The European Commission has cleared the upgrade of Hungary's Paks nuclear power plant to allow the partnership between Hungary and Russia's Rosatom to develop the site in 2018.
The EC concluded that Hungary's financial support for the construction of two new nuclear reactors in Paks (Paks II) involves state aid, and therefore approved the deal under EU state aid rules on the basis of commitments made by Hungary to limit distortions of competition.
Margrethe Vestager, commissioner in charge of competition, stated that "Hungary has decided to invest in the construction of the Paks II nuclear power plant, its right under the EU Treaties. The Commission's role is to ensure that the distortion of competition on the energy market as a result of the state support is limited to a minimum. During our investigation the Hungarian government has made substantial commitments, which has allowed the Commission to approve the investment under EU state aid rules."
Hungary aims to replace the four reactors currently operating at the Paks site, which were constructed in the 1980s and account for approximately 50 percent of Hungary's domestic electricity production.
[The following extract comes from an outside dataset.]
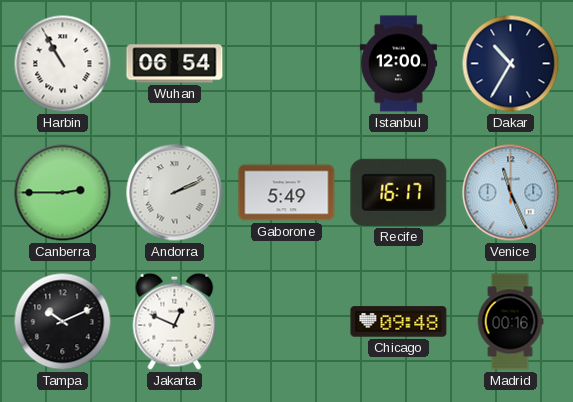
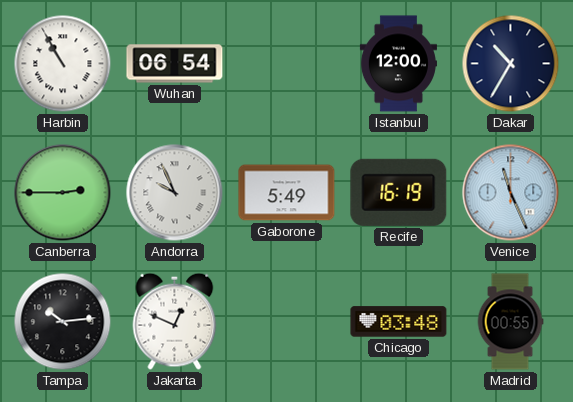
Andorra: 2:11 -> 9:56
Recife: 16:17 -> 16:19
Tampa: 10:11 -> 10:14
Chicago: 09:48 -> 03:48
Madrid: 00:16 -> 00:55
Hungary considers that the construction of Paks II is necessary to replace phased out generation capacity and to address the need for new capacity.
The EC stated that under the EU Treaties, Member States are free to determine their energy mix and have the choice to invest in nuclear technology. The Commission's role is to ensure that when public funds are used to support companies, this is done in line with EU state aid rules, which aim to preserve competition in the single market.